• [What you are asked to do] Records follow. Pull out every line that contains "результате".

• [Dataset extract]
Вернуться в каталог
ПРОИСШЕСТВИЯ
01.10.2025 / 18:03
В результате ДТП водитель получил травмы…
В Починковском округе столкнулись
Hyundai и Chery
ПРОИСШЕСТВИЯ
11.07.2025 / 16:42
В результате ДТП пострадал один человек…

--

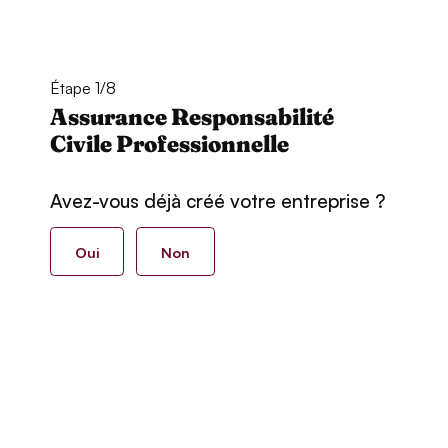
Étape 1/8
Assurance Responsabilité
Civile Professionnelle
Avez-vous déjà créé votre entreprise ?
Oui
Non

--

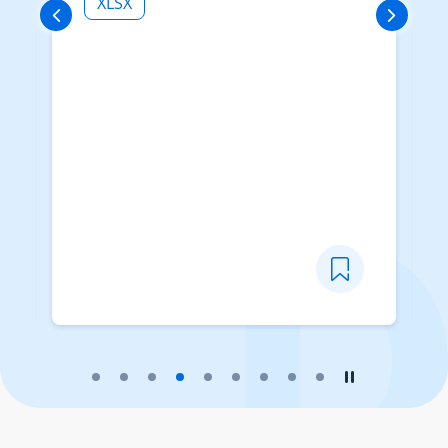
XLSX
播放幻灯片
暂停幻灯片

• [Result for this exercise]
В результате ДТП водитель получил травмы…
В результате ДТП пострадал один человек…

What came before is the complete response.